Jan Urban nie popada w euforię. „Jest wiele do poprawy”

Polska zremisowała 1:1 z Holandią w wyjazdowym meczu eliminacji do mistrzostw świata 2026. Jan Urban zaraz po ostatnim gwizdku stanął przed kamerą stacji telewizyjnej TVP Sport i ocenił swój debiut w roli selekcjonera drużyny narodowej.

Jan Urban
Obserwuj nas w
Rene Nijhuis / Alamy Na zdjęciu: Jan Urban

Holandia – Polska 1:1. Urban po debiucie: Były dobre momenty

W piątkowy wieczór reprezentacja Holandii podejmowała na własnym stadionie Polskę w meczu eliminacji do przyszłorocznych mistrzostw świata. Mimo że gospodarze zdecydowanie lepiej rozpoczęli dzisiejsze zawody, dominując naszych rodaków, to przyjezdni znad Wisły ostatecznie wywalczyli bardzo cenny remis. Pojedynek na De Kuip w Rotterdamie zakończył się bowiem wynikiem 1:1 – w 28. minucie do siatki trafił Denzel Dumfries, natomiast w 80. minucie pięknego gola strzelił Matty Cash.

Jan Urban zaraz po ostatnim gwizdku przed kamerą stacji „TVP Sport” ocenił swój debiut w roli selekcjonera drużyny narodowej. – Były dobre momenty, a z wyniku bez wątpienia możemy być zadowoleni. Mimo wszystko jest dużo do poprawy. Wiedzieliśmy, że w wielu fazach meczu będziemy zdominowani przez Holendrów i naszymi szansami są kontrataki. Zaobserwowałem momenty, gdy fajnie wychodziliśmy z szybkim atakiem, ale brakowało tego ostatniego podania – powiedział opiekun ekipy Biało-Czerwonych.

POLECAMY TAKŻE

Nie mam żadnych pretensji do zawodnika, kiedy ryzykuje. Mówiłem, że musimy być odważni. Tak trzeba grać. Natomiast miałem trochę zastrzeżeń do gry formacji defensywnej. Chodziło o to, iż nie wychodziliśmy do zawodnika z piłką. Mogliśmy to robić bardziej agresywnie, być bardziej skoordynowani. Rozumiem te błędy, bo jest nowy selekcjoner, są nowi zawodnicy i na razie nie wszystko się zazębia. Co więcej, na tle takiego przeciwnika nie jest to łatwe do realizacji – przyznał selekcjoner reprezentacji Polski.
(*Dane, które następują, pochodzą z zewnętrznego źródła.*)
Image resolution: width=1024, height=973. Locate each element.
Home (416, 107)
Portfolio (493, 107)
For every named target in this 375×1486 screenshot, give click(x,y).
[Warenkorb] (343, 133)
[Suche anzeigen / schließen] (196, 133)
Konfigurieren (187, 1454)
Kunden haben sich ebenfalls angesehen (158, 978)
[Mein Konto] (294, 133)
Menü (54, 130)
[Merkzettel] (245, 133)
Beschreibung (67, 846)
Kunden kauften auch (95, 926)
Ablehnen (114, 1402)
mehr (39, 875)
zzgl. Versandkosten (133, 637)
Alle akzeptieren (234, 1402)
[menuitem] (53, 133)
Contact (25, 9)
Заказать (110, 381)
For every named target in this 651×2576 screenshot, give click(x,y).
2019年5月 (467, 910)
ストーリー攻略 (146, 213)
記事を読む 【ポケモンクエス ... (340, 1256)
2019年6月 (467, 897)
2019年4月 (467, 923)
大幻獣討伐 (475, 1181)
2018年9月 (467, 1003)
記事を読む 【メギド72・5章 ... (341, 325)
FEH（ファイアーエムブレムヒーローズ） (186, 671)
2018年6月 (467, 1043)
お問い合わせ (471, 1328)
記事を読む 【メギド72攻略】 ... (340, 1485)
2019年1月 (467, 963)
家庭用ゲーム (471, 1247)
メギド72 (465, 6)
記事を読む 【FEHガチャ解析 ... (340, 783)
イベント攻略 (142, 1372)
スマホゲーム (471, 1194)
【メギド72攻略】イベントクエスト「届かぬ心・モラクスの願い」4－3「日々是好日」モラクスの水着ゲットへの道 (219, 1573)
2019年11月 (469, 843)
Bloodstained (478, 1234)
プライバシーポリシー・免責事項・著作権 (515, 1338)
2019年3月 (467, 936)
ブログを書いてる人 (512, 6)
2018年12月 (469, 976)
Osiągnęliśmy dobry rezultat na trudnym terenie, ale musimy jak najszybciej zapomnieć o tym meczu. Na pewno będziemy go dogłębnie analizować, lecz dopiero po tym drugim niedzielnym spotkaniu przeciwko Finlandii. W tej chwili skupiamy się na kolejnym pojedynku, bo to jest kluczowy mecz. To będzie zupełnie inna potyczka – zakończył były trener Górnika Zabrze. Przypomnijmy, że już w najbliższą niedzielę, 7 września o godzinie 20:45 nasi rodacy zmierzą się z Finami w bardzo ważnym starciu na Stadionie Śląskim.